Der Campingplatz Holländischer Hof liegt umgeben von Weinbergen auf einer schmalen Halbinsel an der Mosel, nur zehn Gehminuten von Senheim entfernt.
Davon profitieren auch die Campingplätze in Rheinland-Pfalz. Zum Beispiel der Campingplatz Holländischer Hof in Senheim an der Mosel. Seit fünfzig Jahren rollen dort Menschen mit ihren Wohnwagen, Wohnmobilen und Zelten an, seit 2022 werden sie von Reginald Burgers empfangen. Der gebürtige Niederländer kaufte 2009 einen Campingplatz in der Pfalz. Ein gutes Jahrzehnt später fragten ihn Freunde, ob er deren Campingplatz an der Mosel übernehmen wolle.

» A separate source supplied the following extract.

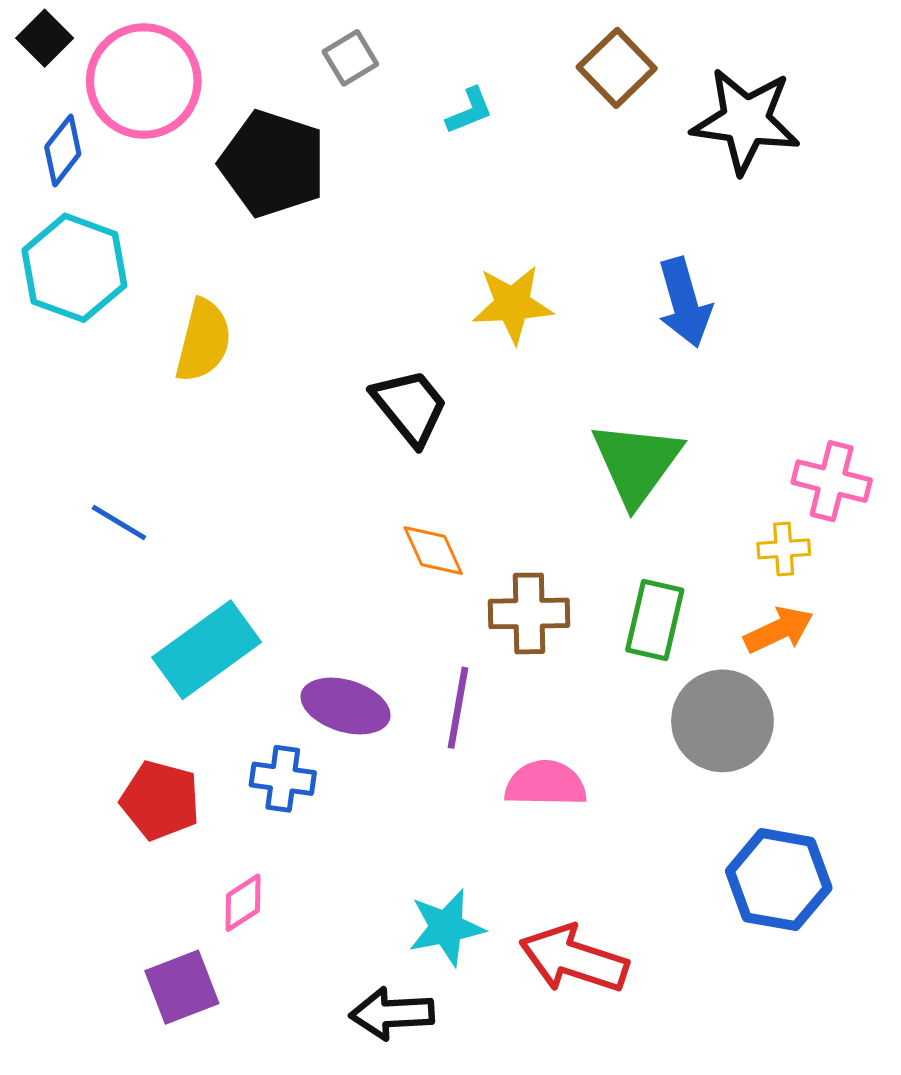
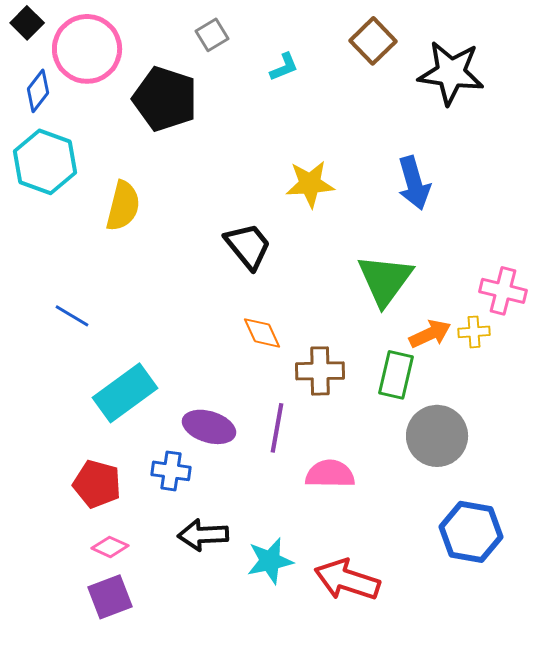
orange arrow: (779, 630) -> (430, 334), moved
pink diamond: (243, 903) -> (110, 547), moved, turned 57
black arrow: (392, 1014) -> (203, 535), moved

„Das gefiel uns richtig gut dort, wir haben sofort zugesagt“, erzählt Burgers. 270 touristische Stellplätze, vier Mietwohnwagen und zwei Holzhütten auf Rädern lassen in Senheim die Herzen der Campingfans höher schlagen. Außer dem obligatorischen Sanitärgebäude gibt es auch ein Restaurant, das Burgers verpachtet hat, und einen richtigen kleinen Supermarkt, in den der frühere Supermarkt-Manager den kleinen Laden, den er 2022 vorfand, umgewandelt hat. Vor wenigen Wochen führte Burgers eine digitale Buchungsassistentin auf der Website ein.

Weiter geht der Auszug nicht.